Pipestone County Commissioners during their July 12 meeting granted a wind rights easement, contingent upon review of the agreement by the county attorney, to EDF Renewable Development, Inc., for the Stoneray Wind Farm the company plans to construct northwest of Woodstock.
The wind rights easement prohibits Pipestone County from obstructing “the free flow of wind” through the area. The county is also prohibited from making improvements to the property within 1,200 feet of any wind turbine and making any improvements that include any structures over 50 feet high for 37 years.
Plans for the project include a 100-megawatt wind farm consisting of 50, 2-megawatt wind turbines. Curtis Nordick, manager of land acquisition for EDF Renewable Development, said the project has been in development since about 2002.

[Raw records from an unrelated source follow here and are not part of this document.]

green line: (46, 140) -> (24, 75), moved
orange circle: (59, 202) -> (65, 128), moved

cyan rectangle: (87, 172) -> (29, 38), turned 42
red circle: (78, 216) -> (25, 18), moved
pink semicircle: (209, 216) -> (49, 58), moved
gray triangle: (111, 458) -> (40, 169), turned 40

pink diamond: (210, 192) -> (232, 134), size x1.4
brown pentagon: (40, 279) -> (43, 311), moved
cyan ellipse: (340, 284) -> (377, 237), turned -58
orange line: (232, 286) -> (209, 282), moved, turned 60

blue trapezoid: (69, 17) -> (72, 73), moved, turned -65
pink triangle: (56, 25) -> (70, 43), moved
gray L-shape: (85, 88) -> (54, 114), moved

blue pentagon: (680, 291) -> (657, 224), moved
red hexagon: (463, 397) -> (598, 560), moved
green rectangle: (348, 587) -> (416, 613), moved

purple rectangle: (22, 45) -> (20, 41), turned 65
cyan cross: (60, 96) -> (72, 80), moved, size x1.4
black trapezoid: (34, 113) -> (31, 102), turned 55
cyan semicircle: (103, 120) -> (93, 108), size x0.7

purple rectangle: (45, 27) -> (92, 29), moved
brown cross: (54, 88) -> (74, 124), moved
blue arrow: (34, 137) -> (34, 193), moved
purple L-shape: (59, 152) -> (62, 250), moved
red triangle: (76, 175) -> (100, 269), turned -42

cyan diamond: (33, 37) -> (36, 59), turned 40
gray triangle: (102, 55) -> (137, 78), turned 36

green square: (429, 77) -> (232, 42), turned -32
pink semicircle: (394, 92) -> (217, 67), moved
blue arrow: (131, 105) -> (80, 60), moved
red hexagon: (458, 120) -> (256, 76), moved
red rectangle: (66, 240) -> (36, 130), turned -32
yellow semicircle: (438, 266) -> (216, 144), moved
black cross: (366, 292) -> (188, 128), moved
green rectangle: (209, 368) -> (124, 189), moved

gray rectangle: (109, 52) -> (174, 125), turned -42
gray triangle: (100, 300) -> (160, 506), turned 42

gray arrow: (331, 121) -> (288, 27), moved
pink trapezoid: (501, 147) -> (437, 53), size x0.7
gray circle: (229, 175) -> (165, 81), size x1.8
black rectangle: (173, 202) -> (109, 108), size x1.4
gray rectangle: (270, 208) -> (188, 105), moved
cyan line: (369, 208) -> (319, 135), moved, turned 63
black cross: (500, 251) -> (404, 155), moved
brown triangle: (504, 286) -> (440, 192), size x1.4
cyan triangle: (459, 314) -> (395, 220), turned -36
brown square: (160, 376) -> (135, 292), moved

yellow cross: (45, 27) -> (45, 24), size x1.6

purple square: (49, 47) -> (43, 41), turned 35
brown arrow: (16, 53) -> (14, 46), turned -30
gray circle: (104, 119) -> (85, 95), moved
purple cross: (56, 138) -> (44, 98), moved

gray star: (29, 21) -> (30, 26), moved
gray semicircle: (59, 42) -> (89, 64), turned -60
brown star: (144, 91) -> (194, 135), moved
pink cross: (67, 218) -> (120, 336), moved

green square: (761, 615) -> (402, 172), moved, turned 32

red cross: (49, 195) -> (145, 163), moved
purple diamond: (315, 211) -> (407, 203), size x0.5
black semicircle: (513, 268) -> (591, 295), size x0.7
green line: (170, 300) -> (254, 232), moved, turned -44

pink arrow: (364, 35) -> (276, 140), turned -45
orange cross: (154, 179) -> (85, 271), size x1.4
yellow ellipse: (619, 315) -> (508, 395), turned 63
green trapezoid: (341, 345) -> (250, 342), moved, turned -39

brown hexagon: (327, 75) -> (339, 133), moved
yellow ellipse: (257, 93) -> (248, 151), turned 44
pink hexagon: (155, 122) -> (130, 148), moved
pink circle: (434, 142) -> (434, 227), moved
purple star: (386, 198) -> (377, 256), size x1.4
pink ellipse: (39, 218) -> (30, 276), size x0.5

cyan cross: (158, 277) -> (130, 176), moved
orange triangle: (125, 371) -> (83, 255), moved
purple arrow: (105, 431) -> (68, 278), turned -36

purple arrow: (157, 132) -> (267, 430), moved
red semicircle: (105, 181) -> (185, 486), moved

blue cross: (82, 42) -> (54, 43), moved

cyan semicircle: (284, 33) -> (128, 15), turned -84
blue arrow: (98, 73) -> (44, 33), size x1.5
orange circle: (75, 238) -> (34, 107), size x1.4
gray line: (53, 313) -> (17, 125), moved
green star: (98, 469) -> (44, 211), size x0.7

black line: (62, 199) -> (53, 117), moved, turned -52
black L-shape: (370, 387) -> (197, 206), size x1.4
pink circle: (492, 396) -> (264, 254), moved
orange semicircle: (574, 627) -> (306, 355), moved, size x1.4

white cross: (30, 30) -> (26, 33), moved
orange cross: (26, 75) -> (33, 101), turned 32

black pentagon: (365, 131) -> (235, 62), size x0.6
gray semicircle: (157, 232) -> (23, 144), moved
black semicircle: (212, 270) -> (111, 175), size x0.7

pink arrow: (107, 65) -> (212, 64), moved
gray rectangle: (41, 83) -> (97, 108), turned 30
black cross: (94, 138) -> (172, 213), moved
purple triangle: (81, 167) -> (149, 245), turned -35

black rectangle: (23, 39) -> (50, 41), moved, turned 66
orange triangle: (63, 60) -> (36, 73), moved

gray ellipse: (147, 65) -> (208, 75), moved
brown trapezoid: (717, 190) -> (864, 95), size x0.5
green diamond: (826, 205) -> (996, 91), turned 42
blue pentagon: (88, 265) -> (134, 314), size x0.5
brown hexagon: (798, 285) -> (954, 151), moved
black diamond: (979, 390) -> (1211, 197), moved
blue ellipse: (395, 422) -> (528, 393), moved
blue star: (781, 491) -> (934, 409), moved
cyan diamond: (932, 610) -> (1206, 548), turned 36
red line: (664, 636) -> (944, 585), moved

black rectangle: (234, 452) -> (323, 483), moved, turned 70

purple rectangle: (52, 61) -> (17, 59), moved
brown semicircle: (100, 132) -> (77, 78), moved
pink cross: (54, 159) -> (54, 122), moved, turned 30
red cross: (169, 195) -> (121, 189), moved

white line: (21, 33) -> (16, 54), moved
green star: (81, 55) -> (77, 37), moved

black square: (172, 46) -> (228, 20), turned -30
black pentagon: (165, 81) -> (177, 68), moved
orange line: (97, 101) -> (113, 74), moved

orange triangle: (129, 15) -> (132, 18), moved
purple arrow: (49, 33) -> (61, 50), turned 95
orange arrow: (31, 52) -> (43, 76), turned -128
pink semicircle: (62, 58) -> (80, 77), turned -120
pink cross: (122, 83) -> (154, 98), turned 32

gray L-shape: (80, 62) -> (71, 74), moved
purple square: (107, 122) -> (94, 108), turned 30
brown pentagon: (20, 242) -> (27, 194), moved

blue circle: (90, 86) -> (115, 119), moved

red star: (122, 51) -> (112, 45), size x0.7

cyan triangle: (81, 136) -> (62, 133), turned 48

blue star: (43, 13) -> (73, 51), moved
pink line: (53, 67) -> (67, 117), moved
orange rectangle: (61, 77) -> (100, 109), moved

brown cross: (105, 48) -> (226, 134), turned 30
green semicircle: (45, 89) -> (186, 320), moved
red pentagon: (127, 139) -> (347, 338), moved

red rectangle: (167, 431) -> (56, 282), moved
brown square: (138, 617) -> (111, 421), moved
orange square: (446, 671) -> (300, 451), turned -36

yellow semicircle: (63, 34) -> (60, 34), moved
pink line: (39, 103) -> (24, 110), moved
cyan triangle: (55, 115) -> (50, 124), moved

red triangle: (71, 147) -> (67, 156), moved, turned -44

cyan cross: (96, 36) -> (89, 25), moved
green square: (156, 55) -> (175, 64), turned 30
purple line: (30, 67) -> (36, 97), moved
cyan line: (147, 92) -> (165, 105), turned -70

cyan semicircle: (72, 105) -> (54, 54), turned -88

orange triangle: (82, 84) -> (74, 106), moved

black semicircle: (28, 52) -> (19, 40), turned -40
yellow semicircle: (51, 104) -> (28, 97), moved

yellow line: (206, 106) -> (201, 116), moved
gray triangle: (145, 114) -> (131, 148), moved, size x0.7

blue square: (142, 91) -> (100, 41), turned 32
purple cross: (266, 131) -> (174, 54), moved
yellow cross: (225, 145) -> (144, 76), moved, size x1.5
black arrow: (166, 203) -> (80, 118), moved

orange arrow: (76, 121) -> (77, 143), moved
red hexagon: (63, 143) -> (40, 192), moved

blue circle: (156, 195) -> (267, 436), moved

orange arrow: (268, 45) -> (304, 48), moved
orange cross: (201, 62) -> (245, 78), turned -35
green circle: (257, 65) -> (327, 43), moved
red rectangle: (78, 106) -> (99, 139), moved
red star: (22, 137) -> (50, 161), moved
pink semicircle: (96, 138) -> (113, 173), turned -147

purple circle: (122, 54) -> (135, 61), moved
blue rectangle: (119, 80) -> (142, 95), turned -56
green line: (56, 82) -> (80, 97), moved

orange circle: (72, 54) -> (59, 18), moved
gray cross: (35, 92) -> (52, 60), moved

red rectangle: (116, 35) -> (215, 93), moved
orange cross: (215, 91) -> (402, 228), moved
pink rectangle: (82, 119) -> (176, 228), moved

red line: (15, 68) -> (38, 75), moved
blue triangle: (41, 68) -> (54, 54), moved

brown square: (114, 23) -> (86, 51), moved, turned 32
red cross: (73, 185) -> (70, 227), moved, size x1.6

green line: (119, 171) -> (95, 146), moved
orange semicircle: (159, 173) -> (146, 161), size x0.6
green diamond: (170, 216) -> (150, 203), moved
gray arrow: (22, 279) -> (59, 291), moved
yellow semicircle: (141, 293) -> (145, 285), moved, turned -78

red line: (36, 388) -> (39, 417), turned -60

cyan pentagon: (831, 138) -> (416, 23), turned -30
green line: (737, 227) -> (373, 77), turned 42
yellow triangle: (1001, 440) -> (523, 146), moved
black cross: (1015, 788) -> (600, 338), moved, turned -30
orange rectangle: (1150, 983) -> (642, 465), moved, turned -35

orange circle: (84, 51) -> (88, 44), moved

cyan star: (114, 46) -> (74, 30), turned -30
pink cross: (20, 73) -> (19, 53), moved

EDF Renewable Development will pay Pipestone County $20 per acre for the wind rights on the 200-acre piece of county-owned property with a 2.5 percent annual escalator, meaning the payment will be $4,000 the first year and increase each year after that.
Luke Johnson, county board chair, questioned the wind easement because it limits the county’s use of its property for the next 37 years, but voted with the rest of the board to approve the agreement.
Nordick also asked the commissioners what terms they’d like to see in a land easement where EDF Renewable Development plans to run lines from the wind farm beneath a 50-by 750-foot portion of county owned land that’s part of the gravel pit area but not mined yet, and is currently rented out for agricultural use, an arrangement that could continue under the wind and land easements.
Commissioners said they’d prefer the company run their lines in the road right-of-way, but Nordick said the company prefers not to due to the risk of having to relocate lines for roadwork. The commissioners suggested EDF keep its lines as near the edge of the county property as possible.
Once the 37 years are up, the company would remove the lines, according to Nordick.
Dave Halbersma, Pipestone County highway engineer, said he could mine gravel around the requested easement during the life of the agreement.
Bruce Kooiman, county commissioner, said he saw the agreements as a financial benefit to the county that would generate revenue for the next 37 years. He didn’t want to
stand in the way of progress.
“It’s progress, but you could have the same progress and not be on our property,” Johnson said.
EDF will bring a proposed land easement agreement back to the county board back for consideration at a later time.